Advanced Users can post their questions and comments here for the not so Newbie crowd.

Moderator: eriksl

User avatar
By QuickFix
@xi@g@me wrote:Took me a long time, but I got it! :mrgreen:

Glad you figured it out. 8-)
This all goes over my head, but kudos! :idea:
User avatar
By @xi@g@me
#95483 Looks like I'm more familiar with tensilica ASM than with x86 now '^^
Anyways, thanks for the kudos :-)

This way, I managed to generate a clock signal @ 6.66Mhz, could not do faster. It seems like the ESP8266 is not able to switch pins faster, it needs 6 clock cycles. If you add 6 nops between 2 pin switches, I have the exact same frequency. I may post here when I'll have more research info to share.
User avatar
By eriksl
#95717 Yes you already found out. You can't execute code from DRAM. There is no "general purpose" RAM like on x86. There are only two places that can contain code to be executed and that's FLASH and IRAM. As code from flash is always read into IRAM first ("cached") it's actually one.

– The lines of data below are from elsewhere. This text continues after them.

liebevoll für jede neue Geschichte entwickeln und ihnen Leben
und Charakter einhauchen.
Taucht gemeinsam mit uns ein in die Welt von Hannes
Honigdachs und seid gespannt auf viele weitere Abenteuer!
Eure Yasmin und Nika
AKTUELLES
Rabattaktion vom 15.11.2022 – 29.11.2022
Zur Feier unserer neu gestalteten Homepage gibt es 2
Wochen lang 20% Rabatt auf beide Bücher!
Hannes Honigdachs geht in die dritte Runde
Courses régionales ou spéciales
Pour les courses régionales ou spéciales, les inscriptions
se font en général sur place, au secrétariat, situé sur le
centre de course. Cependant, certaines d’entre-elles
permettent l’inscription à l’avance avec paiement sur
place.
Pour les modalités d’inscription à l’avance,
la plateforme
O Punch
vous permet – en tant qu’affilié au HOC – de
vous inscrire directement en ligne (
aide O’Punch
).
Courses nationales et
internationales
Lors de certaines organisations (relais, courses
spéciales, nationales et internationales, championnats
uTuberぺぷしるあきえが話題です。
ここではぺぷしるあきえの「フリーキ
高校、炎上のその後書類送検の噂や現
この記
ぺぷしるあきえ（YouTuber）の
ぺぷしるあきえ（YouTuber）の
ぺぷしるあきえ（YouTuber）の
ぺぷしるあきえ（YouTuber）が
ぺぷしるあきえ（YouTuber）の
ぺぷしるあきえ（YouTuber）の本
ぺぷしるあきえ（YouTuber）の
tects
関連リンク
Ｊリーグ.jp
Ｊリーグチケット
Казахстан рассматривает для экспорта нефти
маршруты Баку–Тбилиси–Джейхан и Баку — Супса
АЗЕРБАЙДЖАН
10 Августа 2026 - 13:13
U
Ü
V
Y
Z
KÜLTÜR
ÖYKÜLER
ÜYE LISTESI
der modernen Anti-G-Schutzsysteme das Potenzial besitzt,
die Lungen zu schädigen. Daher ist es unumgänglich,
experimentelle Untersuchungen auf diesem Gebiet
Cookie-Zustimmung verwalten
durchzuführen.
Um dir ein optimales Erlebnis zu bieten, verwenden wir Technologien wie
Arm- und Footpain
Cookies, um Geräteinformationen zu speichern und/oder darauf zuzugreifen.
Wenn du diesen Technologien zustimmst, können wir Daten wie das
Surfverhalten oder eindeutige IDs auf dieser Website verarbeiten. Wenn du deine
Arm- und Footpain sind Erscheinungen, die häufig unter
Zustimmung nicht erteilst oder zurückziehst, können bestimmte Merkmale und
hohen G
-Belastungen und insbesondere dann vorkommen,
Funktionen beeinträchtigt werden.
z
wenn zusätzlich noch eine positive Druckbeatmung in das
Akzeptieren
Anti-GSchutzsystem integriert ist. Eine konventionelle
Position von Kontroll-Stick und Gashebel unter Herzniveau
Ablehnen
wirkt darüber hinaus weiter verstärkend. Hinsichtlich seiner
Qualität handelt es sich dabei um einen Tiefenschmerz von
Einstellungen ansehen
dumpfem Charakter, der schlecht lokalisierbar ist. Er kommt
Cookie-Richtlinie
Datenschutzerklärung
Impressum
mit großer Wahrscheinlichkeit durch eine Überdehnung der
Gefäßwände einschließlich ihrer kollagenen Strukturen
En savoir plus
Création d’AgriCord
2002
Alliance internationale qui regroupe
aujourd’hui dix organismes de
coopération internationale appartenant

The IRAM is divided into two parts: half of it is "cache" for SPI FLASH code, the other half is "IRAM" ram where you can have code of yourself and keep it there. I guess you can instruct the assembler to reserve an x amount of bytes there (instead of real code), then you could put some code there runtime. I think it's obvious not to use the "flash cache" area.
User avatar
By eriksl
#95718 About the pin change frequency, yes that is correct. The I/O's are connected over an internal bus (the APB, advanced peripheral bus) which is only that fast. If you need a steady and fast frequency, I would not recommend using an ESP8266 anyway, it's not designed for that purpose. I'd think of a VCO (voltage controlled oscillator) or (I2C/SPI) programmable oscillator. You also might want to consider the UART which can output data at 80 Mhz (divider = 1) or the I2S module which can also be very fast. Advantages: less work in software, higher speeds and completely PLL controlled so deviations in cycles by non-maskable-interrupts.

Or use an ESP32 which has some interesting hardware modules which will very probably do what you want anyway (the bit pattern generator).